Each record that follows is to be duplicated exactly, though its pictures are not.
•••
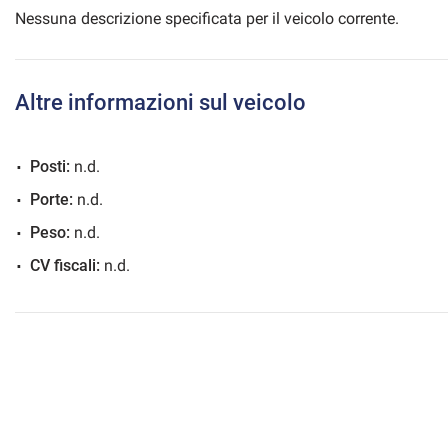
Nessuna descrizione specificata per il veicolo corrente.
mpre
Altre informazioni sul veicolo
Cookie necessari
ilitato
Posti:
n.d.
Cookie delle preferenze
Porte:
n.d.
Cookie per il miglioramento dell'esperienza utente
Peso:
n.d.
CV fiscali:
n.d.
Cookie analitici
Cookie di marketing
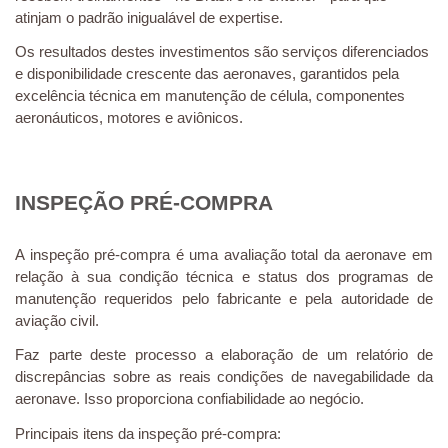
atinjam o padrão inigualável de expertise.
Os resultados destes investimentos são serviços diferenciados
e disponibilidade crescente das aeronaves, garantidos pela
excelência técnica em manutenção de célula, componentes
aeronáuticos, motores e aviônicos.
INSPEÇÃO PRÉ-COMPRA
A inspeção pré-compra é uma avaliação total da aeronave em
relação à sua condição técnica e status dos programas de
manutenção requeridos pelo fabricante e pela autoridade de
aviação civil.
Faz parte deste processo a elaboração de um relatório de
discrepâncias sobre as reais condições de navegabilidade da
aeronave. Isso proporciona confiabilidade ao negócio.
Principais itens da inspeção pré-compra:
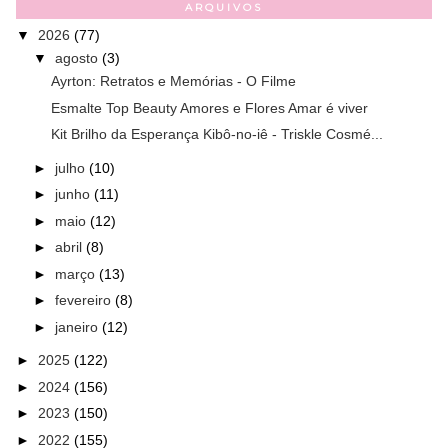
ARQUIVOS
▼
2026
(77)
▼
agosto
(3)
Ayrton: Retratos e Memórias - O Filme
Esmalte Top Beauty Amores e Flores Amar é viver
Kit Brilho da Esperança Kibô-no-iê - Triskle Cosmé...
►
julho
(10)
►
junho
(11)
►
maio
(12)
►
abril
(8)
►
março
(13)
►
fevereiro
(8)
►
janeiro
(12)
►
2025
(122)
►
2024
(156)
►
2023
(150)
►
2022
(155)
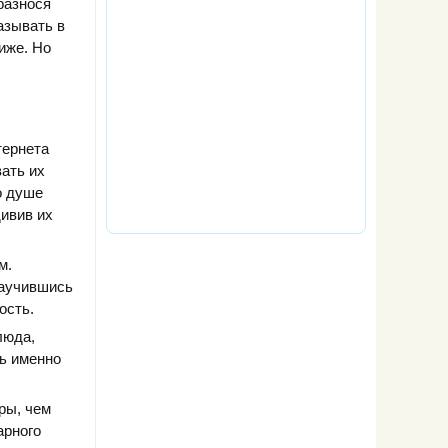
 разнося
азывать в
иже. Но
тернета
ать их
о душе
дивив их
м.
научившись
ость.
люда,
ть именно
ры, чем
арного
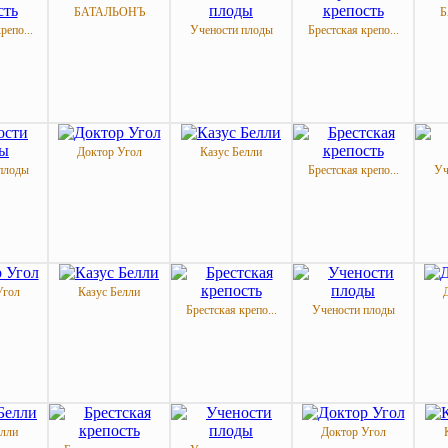
БАТАЛЬОНЪ
Б
репо...
Учености плоды
Брестская крепо...
Доктор Угол
Казус Белли
плоды
Брестская крепо...
Уч
Угол
Казус Белли
Брестская крепо...
Учености плоды
елли
Доктор Угол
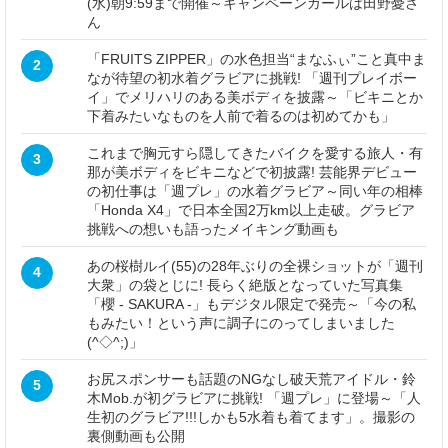
(水)朝9:59まで開催～キャンペーンガールは田野憂さ
ん
「FRUITS ZIPPER」の水色担当“まなふぃ”こと真中ま
2
なが待望の初水着グラビアに挑戦! 「週刊プレイボー
イ」でメリハリのある美ボディを披露～「ビキニとか
下着みたいなものを人前で着るのは初めてかも」
これまで胸元すら隠してきたバイクを愛する旅人・有
3
那が美ボディをビキニなどで初披露! 芸能界デビュー
の初仕事は「週プレ」の水着グラビア～同い年の相棒
「Honda X4」で日本全国2万km以上走破。グラビア
挑戦への想いも語ったメイキング動画も
あの桜樹ルイ(55)の28年ぶりの全裸ショットが「週刊
4
大衆」の袋とじに! 長らく絶版となっていた写真集
「櫻 - SAKURA -」もデジタル限定で発売～「今の私
もみたい！という声に調子にのってしまいました
(^◇^;)」
お尻スポンサーも話題のNGなし破天荒アイドル・鈴
5
木Mob.が初グラビアに挑戦! 「週プレ」に登場～「人
生初のグラビア!!!しかも5水着も着てます」。撮影の
裏側動画も公開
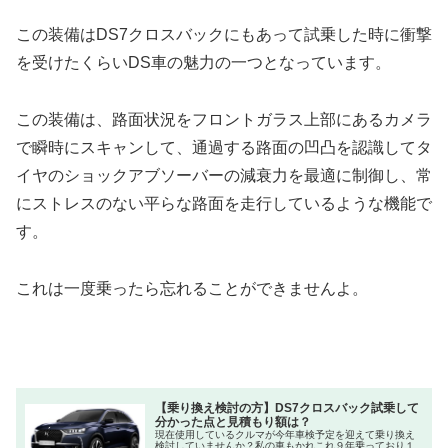
この装備はDS7クロスバックにもあって試乗した時に衝撃
を受けたくらいDS車の魅力の一つとなっています。
この装備は、路面状況をフロントガラス上部にあるカメラ
で瞬時にスキャンして、通過する路面の凹凸を認識してタ
イヤのショックアブソーバーの減衰力を最適に制御し、常
にストレスのない平らな路面を走行しているような機能で
す。
これは一度乗ったら忘れることができませんよ。
【乗り換え検討の方】DS7クロスバック試乗して
分かった点と見積もり額は？
現在使用しているクルマが今年車検予定を迎えて乗り換え
検討していませんか？私の車もかれこれ９年乗っており１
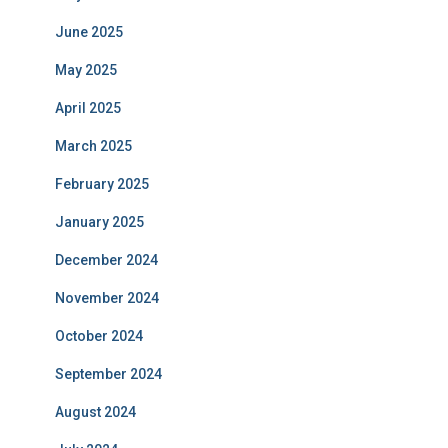
June 2025
May 2025
April 2025
March 2025
February 2025
January 2025
December 2024
November 2024
October 2024
September 2024
August 2024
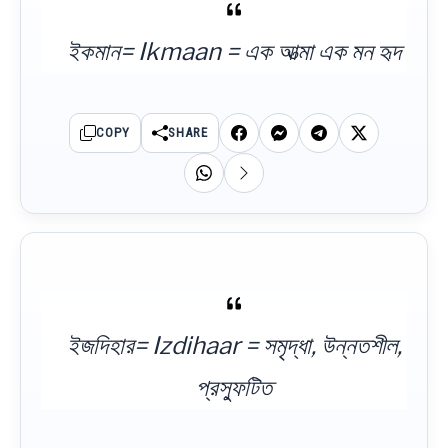
ইকমান= Ikmaan = এক আত্মা এক মন হৃদ
COPY
SHARE
ইজদিহার= Izdihaar = সমৃদ্ধা, উন্নতশীল,
প্রস্ফুটিত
•••
**Written solution:**
Nessuna descrizione specificata per il veicolo corrente.
mpre
Altre informazioni sul veicolo
Cookie necessari
ilitato
Posti:
n.d.
Cookie delle preferenze
Porte:
n.d.
Cookie per il miglioramento dell'esperienza utente
Peso:
n.d.
CV fiscali:
n.d.
Cookie analitici
Cookie di marketing
atinjam o padrão inigualável de expertise.
Os resultados destes investimentos são serviços diferenciados
e disponibilidade crescente das aeronaves, garantidos pela
excelência técnica em manutenção de célula, componentes
aeronáuticos, motores e aviônicos.
INSPEÇÃO PRÉ-COMPRA
A inspeção pré-compra é uma avaliação total da aeronave em
relação à sua condição técnica e status dos programas de
manutenção requeridos pelo fabricante e pela autoridade de
aviação civil.
Faz parte deste processo a elaboração de um relatório de
discrepâncias sobre as reais condições de navegabilidade da
aeronave. Isso proporciona confiabilidade ao negócio.
Principais itens da inspeção pré-compra:
ARQUIVOS
▼
2026
(77)
▼
agosto
(3)
Ayrton: Retratos e Memórias - O Filme
Esmalte Top Beauty Amores e Flores Amar é viver
Kit Brilho da Esperança Kibô-no-iê - Triskle Cosmé...
►
julho
(10)
►
junho
(11)
►
maio
(12)
►
abril
(8)
►
março
(13)
►
fevereiro
(8)
►
janeiro
(12)
►
2025
(122)
►
2024
(156)
►
2023
(150)
►
2022
(155)
 разнося
азывать в
иже. Но
тернета
ать их
о душе
дивив их
м.
научившись
ость.
люда,
ть именно
ры, чем
арного
БАТАЛЬОНЪ
Б
репо...
Учености плоды
Брестская крепо...
Доктор Угол
Казус Белли
плоды
Брестская крепо...
Уч
Угол
Казус Белли
Брестская крепо...
Учености плоды
елли
Доктор Угол
(水)朝9:59まで開催～キャンペーンガールは田野憂さ
ん
「FRUITS ZIPPER」の水色担当“まなふぃ”こと真中ま
2
なが待望の初水着グラビアに挑戦! 「週刊プレイボー
イ」でメリハリのある美ボディを披露～「ビキニとか
下着みたいなものを人前で着るのは初めてかも」
これまで胸元すら隠してきたバイクを愛する旅人・有
3
那が美ボディをビキニなどで初披露! 芸能界デビュー
の初仕事は「週プレ」の水着グラビア～同い年の相棒
「Honda X4」で日本全国2万km以上走破。グラビア
挑戦への想いも語ったメイキング動画も
あの桜樹ルイ(55)の28年ぶりの全裸ショットが「週刊
4
大衆」の袋とじに! 長らく絶版となっていた写真集
「櫻 - SAKURA -」もデジタル限定で発売～「今の私
もみたい！という声に調子にのってしまいました
(^◇^;)」
お尻スポンサーも話題のNGなし破天荒アイドル・鈴
5
木Mob.が初グラビアに挑戦! 「週プレ」に登場～「人
生初のグラビア!!!しかも5水着も着てます」。撮影の
裏側動画も公開
この装備はDS7クロスバックにもあって試乗した時に衝撃
を受けたくらいDS車の魅力の一つとなっています。
この装備は、路面状況をフロントガラス上部にあるカメラ
で瞬時にスキャンして、通過する路面の凹凸を認識してタ
イヤのショックアブソーバーの減衰力を最適に制御し、常
にストレスのない平らな路面を走行しているような機能で
す。
これは一度乗ったら忘れることができませんよ。
【乗り換え検討の方】DS7クロスバック試乗して
分かった点と見積もり額は？
現在使用しているクルマが今年車検予定を迎えて乗り換え
検討していませんか？私の車もかれこれ９年乗っており１
June 2025
May 2025
April 2025
March 2025
February 2025
January 2025
December 2024
November 2024
October 2024
September 2024
August 2024
ইকমান= Ikmaan = এক আত্মা এক মন হৃদ
COPY
SHARE
ইজদিহার= Izdihaar = সমৃদ্ধা, উন্নতশীল,
প্রস্ফুটিত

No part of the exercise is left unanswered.